The last piece of my puzzle, of this particular journey, fell into place.
I never realized how much I wanted to be touched by people now.
I walked around giving touch to people and feeling really fucking happy.
I was in my natural state. The one I’ve come to love and adore. And I felt safe and held and not like a weirdo.
I didn’t realize that what I was giving people was actually what I wanted to receive.
Not until I received it.
I felt the love pouring into my body and it shook me to my core.
I’ve felt love before. But this was different.
On so many levels the people were touching me. It wasn’t just about the physical touch. They were touching me on a soul level too. On an interdimensional level. In every level imaginable they penetrated me with their love.
It was overwhelming.
I had to surrender my all to it.
As my body shook receiving all of it, as it shakes right now while I write this, I received. I received like I’ve never received before.
I’ve had plenty of people tell me they have got me, that they can hold me, that I’m safe. But I’ve never felt it the way I felt it in these moments this weekend.
I believed in them.
I believe in me because of them.
They gave me the gift of touch again.
I have come to love hugs over the last few years but to sit while people held me and caressed my skin with love. That was different.
No urge to push away their hand or say stop.

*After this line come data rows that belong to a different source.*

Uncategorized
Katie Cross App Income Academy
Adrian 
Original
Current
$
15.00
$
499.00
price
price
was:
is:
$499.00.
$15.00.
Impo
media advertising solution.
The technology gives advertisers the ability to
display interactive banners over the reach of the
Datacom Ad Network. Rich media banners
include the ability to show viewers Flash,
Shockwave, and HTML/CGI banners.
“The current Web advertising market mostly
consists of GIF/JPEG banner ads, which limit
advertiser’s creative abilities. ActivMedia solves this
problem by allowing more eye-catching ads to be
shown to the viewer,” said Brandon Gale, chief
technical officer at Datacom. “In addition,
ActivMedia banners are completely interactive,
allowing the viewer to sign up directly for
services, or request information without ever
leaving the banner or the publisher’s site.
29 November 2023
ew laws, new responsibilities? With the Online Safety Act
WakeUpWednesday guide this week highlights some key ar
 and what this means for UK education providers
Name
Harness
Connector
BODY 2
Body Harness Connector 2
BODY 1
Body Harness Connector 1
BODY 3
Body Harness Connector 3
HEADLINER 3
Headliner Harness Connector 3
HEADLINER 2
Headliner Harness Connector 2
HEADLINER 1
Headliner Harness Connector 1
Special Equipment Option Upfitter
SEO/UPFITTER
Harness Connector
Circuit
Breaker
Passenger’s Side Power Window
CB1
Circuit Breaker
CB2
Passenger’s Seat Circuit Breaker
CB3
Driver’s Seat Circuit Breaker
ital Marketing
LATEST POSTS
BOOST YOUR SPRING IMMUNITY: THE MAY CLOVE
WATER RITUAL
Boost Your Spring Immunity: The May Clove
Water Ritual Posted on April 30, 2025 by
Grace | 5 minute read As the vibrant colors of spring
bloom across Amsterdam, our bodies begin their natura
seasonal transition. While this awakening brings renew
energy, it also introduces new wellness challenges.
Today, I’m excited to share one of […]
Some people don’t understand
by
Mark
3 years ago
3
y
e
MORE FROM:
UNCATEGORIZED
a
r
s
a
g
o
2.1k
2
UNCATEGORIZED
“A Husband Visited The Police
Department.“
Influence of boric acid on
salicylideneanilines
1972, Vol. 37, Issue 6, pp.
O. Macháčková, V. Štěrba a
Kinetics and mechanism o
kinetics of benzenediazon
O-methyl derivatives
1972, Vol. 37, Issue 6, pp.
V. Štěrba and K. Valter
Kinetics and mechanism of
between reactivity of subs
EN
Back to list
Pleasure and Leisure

Just receiving their frequency.
Feeling connected in those moments.
I didn’t realize how much I wanted that which was missing.
I didn’t even realize it was missing.
Now I’ve found it I won’t ever let it go.

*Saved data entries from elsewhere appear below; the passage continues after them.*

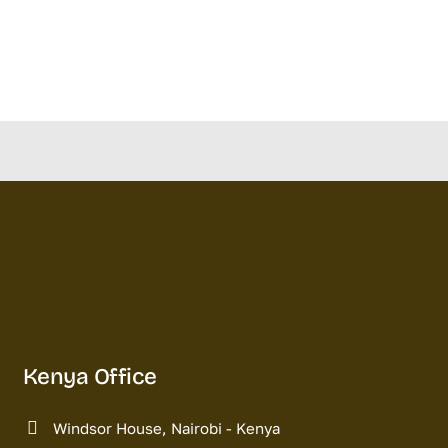
Kenya Office
Windsor House, Nairobi - Kenya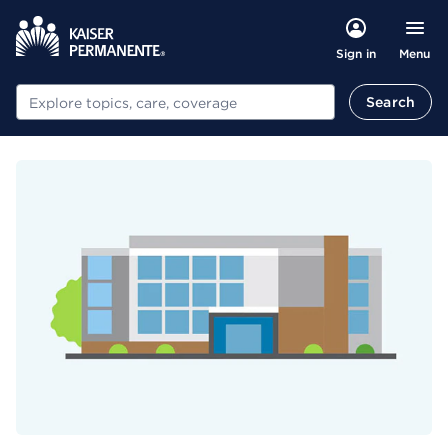
Menu
Sign in
Search
Search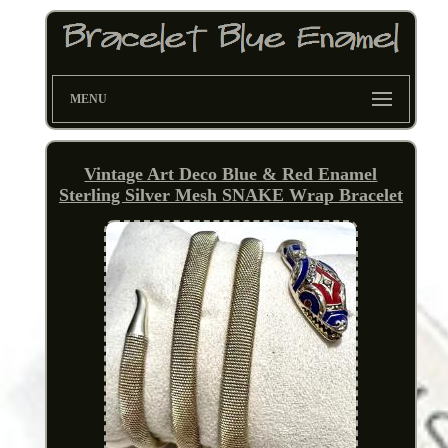
MENU
Vintage Art Deco Blue & Red Enamel
Sterling Silver Mesh SNAKE Wrap Bracelet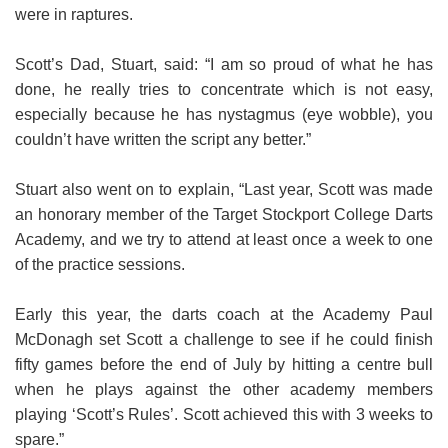
were in raptures.
Scott’s Dad, Stuart, said: “I am so proud of what he has
done, he really tries to concentrate which is not easy,
especially because he has nystagmus (eye wobble), you
couldn’t have written the script any better.”
Stuart also went on to explain, “Last year, Scott was made
an honorary member of the Target Stockport College Darts
Academy, and we try to attend at least once a week to one
of the practice sessions.
Early this year, the darts coach at the Academy Paul
McDonagh set Scott a challenge to see if he could finish
fifty games before the end of July by hitting a centre bull
when he plays against the other academy members
playing ‘Scott’s Rules’. Scott achieved this with 3 weeks to
spare.”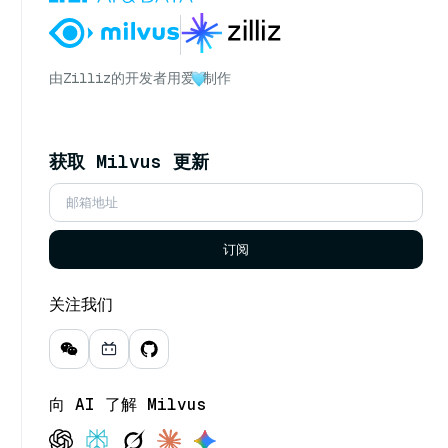
由
Zilliz
的开发者用爱
制作
获取 Milvus 更新
订阅
关注我们
向 AI 了解 Milvus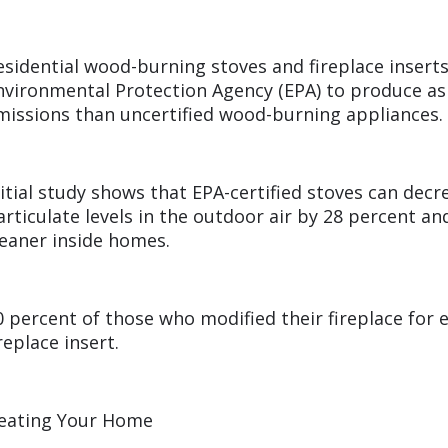
esidential wood-burning stoves and fireplace inserts 
nvironmental Protection Agency (EPA) to produce a
missions than uncertified wood-burning appliances.
nitial study shows that EPA-certified stoves can dec
articulate levels in the outdoor air by 28 percent a
leaner inside homes.
0 percent of those who modified their fireplace for ef
ireplace insert.
eating Your Home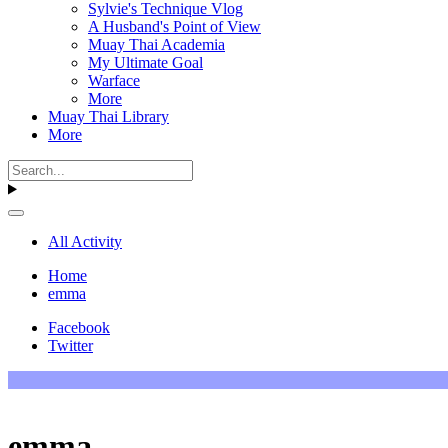
Sylvie's Technique Vlog
A Husband's Point of View
Muay Thai Academia
My Ultimate Goal
Warface
More
Muay Thai Library
More
All Activity
Home
emma
Facebook
Twitter
emma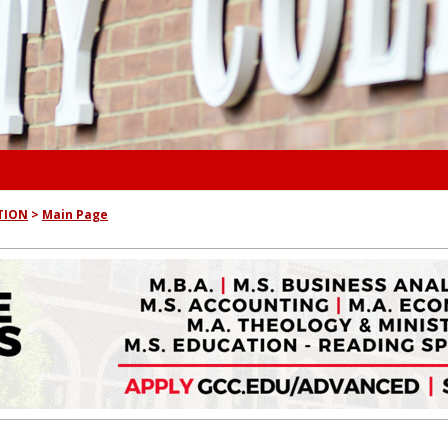
TION
Main Page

I had no idea what I was going to receive this weekend but I knew it would be powerful.
I just didn’t realize how powerful exactly.
This is what happens when you trust and surrender.

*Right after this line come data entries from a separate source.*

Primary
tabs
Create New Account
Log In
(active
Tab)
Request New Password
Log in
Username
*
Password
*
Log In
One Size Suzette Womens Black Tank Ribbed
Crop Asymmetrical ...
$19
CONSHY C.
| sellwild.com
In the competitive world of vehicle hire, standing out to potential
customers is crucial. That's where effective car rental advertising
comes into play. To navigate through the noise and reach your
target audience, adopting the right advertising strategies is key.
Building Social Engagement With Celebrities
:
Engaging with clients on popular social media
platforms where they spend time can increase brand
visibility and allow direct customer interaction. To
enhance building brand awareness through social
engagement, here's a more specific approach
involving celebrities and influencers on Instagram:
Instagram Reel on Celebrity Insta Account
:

I’ve said it before but I’ll say it again – Jax is magic. She has a gift like no other I’ve ever experienced. When she says something I believe her. I feel her. I trust her.
She, and the rest of the tribe this weekend, gave my husband the gift of seeing himself.
That was a love I had so much honor witnessing.
I had many honors this weekend, but receiving the gift of touch was my highest one.
So for that I thank you, all of you. For returning my love of touch.